Renal Insufficiency, Chronic Clinical Trial
Official title:
Study of the Bioaccumulation of Tinzaparin in Renally Impaired Patients When Given at Prophylactic Doses
The purpose of this study is to assess if accumulation of anti-Xa activity occurs after
repeated daily administration of prophylactic doses of tinzaparin in patients with severe
chronic kidney disease (CKD) requiring thromboprophylaxis for non-surgical conditions.
It is anticipated that tinzaparin used at a fixed dose for thromboprophylaxis in severe CKD
patients (eGFR ≤ 30 ml/min /1.73 m2) at risk for venous thromboembolism (VTE) will not
bioaccumulate at a significant level, meaning an increase of ≥ 20% of the anti-Xa mean level
between day 2 or 3 and day 5.
STUDY DESIGN :
Prospective, monocentric, open-label, single-arm, observational cohort study
Subjects hospitalized for non-surgical reasons by medical departments (ie Nephrology,
Pneumology, Cardiology and Internal medicine) with chronic kidney disease (baseline eGFR ≤30
ml/min/1.73 m2) receiving tinzaparin prophylaxis at a dose of 3500 IU (or 4500 IU if BMI >
30kg/m2) once-daily.
Pharmacokinetic parameters: Peak anti-Xa analyses done after 2 (or 3), 5, and 8 days of
treatment, and one trough anti-Xa analysis on day 5. The bioaccumulation of tinzaparin will
be assessed by determining whether this dosing regimen is associated with an excessive
increase in anti-Xa levels over the course of the treatment (see below for statistical
analysis).
RECRUITMENT PROCESS:
A systematic screening for potential study subjects will be made by the research coordinators
based on key computer searches fields throughout four different softwares. Through these
databases, researchers will be able to perform a preliminary selection of any of the eligible
subjects by identifying hospitalized patients that will ultimately be treated. The
pharmacists responsible for validation of tinzaparin prescriptions at the pharmacy department
will work with the research team at the initial screening by identifying eligible candidates.

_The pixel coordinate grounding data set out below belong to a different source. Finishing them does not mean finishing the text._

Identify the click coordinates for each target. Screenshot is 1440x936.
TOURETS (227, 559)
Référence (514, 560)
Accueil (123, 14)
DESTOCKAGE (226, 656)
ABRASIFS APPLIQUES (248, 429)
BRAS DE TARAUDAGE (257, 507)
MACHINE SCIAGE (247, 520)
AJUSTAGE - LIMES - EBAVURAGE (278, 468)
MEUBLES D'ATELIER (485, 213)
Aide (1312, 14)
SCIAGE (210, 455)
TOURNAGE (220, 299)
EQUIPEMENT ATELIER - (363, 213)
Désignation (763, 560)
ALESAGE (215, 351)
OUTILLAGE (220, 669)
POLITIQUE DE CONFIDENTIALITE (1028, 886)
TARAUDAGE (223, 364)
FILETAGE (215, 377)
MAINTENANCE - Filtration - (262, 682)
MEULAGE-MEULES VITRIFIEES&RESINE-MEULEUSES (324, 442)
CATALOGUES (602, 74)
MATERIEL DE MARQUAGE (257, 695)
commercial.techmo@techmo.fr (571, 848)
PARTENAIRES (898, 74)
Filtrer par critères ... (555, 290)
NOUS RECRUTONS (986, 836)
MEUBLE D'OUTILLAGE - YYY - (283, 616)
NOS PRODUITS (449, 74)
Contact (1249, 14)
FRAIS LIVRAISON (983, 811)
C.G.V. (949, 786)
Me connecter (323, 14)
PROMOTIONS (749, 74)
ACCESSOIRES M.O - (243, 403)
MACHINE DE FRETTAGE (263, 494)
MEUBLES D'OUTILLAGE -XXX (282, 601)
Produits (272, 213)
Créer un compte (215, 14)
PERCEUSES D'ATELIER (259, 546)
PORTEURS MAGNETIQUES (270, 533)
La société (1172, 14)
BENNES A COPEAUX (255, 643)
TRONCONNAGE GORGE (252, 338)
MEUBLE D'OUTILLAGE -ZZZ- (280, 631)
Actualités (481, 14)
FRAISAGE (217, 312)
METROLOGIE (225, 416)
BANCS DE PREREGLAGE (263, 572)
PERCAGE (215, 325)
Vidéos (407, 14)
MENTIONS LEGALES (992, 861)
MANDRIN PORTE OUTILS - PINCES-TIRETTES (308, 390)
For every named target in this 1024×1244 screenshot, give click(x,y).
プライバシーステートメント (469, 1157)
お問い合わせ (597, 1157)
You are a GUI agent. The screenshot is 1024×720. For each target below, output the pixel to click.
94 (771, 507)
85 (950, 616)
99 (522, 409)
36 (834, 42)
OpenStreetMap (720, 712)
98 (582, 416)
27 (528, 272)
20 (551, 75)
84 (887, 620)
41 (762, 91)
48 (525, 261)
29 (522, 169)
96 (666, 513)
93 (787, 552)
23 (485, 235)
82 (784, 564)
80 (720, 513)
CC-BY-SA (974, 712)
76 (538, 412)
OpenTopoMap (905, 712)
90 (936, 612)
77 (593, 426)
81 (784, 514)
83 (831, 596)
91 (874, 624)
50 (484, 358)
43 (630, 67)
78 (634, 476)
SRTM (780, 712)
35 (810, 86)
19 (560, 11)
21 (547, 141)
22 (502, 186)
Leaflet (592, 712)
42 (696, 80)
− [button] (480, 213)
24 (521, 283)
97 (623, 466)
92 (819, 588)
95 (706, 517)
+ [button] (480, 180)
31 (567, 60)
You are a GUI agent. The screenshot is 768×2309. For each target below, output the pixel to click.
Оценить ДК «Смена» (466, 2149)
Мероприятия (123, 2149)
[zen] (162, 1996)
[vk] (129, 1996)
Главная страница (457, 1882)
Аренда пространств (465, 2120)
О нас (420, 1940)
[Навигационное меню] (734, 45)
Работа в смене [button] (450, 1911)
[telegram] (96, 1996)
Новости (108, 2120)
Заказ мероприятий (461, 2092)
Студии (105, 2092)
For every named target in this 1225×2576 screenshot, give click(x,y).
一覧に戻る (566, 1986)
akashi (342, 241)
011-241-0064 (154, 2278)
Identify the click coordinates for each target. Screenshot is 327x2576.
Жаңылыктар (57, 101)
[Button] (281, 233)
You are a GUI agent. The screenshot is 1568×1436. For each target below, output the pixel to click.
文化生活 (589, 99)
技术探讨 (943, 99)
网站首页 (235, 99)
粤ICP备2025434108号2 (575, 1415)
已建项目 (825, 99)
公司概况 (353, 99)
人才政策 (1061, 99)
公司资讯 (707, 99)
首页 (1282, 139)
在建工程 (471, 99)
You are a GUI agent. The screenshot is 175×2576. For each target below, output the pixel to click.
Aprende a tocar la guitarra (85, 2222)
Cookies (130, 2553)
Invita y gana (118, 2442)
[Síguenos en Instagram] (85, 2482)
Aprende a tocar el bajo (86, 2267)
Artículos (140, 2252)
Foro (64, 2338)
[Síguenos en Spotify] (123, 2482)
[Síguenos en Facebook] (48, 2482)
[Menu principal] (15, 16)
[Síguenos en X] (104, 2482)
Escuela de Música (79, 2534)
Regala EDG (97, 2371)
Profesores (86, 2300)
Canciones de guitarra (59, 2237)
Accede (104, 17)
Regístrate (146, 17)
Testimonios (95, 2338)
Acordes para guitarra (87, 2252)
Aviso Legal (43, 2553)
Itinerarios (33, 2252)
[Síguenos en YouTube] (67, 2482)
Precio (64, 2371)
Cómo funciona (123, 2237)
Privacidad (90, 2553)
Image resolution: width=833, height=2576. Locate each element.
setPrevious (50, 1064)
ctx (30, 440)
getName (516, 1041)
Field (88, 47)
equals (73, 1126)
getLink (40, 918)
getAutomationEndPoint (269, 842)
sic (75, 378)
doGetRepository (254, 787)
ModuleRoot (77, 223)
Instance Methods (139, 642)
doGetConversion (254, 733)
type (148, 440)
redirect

Since the choice of prescribed agents is to the prescriber's discretion, the recruitment
procedures will be triggered mainly as soon as a prescription of tinzaparin at
thromboprophylaxic dose is written.Subjects who meet the inclusion criteria and do not meet
any exclusion criteria will be considered eligible candidates and additional baseline
information will be collected at that point, such as ethnicity and sex. The eligible
participant will be addressed directly by a member of the research team. Informed consent
will be sought and documented through the Information Form and Informed Consent (FIC) already
approved by the ethics committee the hospital.
DATA COLLECTION:
Four blood samples, three of which will be collected 4±1 hours after the injection of
tinzaparin at days 2 (or 3), at day 5 and at day 8, and one trough that will be collected at
day 5.
Pre-identified tubes (encoded) will be provided to the nursing and the sample shipping staff
with specific instructions for manipulation of the blood sample and shipping to the
laboratory.
STUDY SAMPLE:
In this study, it is considered that bioaccumulation should be statistically significant if
Cmax of anti-Xa are increased by at least 20%. Estimation of the population size was
performed using information obtained from Mahé et al. due to the similar nature of the
population studied. As for mean plasma anti-Xa peak levels, a study done by Bara L et al.
showed that 431 patients receiving 3 500 IU of tinzaparin for thromboprophylaxis had a mean
of 0.15 IU/ml, which is the dose that will be given to most of the subjects in the present
study. Based on the coefficient variation of Mahé et al. of 0.36 and the mean plasma anti-Xa
level found by Bara L. et al, a standard deviation of 0.05 IU/ml was established, considering
that the same coefficient of variation should be maintained across the dose administered. For
the purpose of this study, researchers presumed an identical variance between all anti-Xa
levels regardless of the day of blood sample collection. According to the null hypothesis,
the mean of the distribution is 0.15 IU/ml while for the alternative hypothesis; the average
would be 0.18 IU/ml (since established cut-off is a 20% increase). With a paired one-tailed t
test, an alpha error of 0.05, a power of 0.90, and a strong correlation between measurements
(r=0.7) , 25 participants are required to detect an increase ≥ 20% in anti-Xa activity
between sampling on day 2 or 3 and at maximum of 8 days.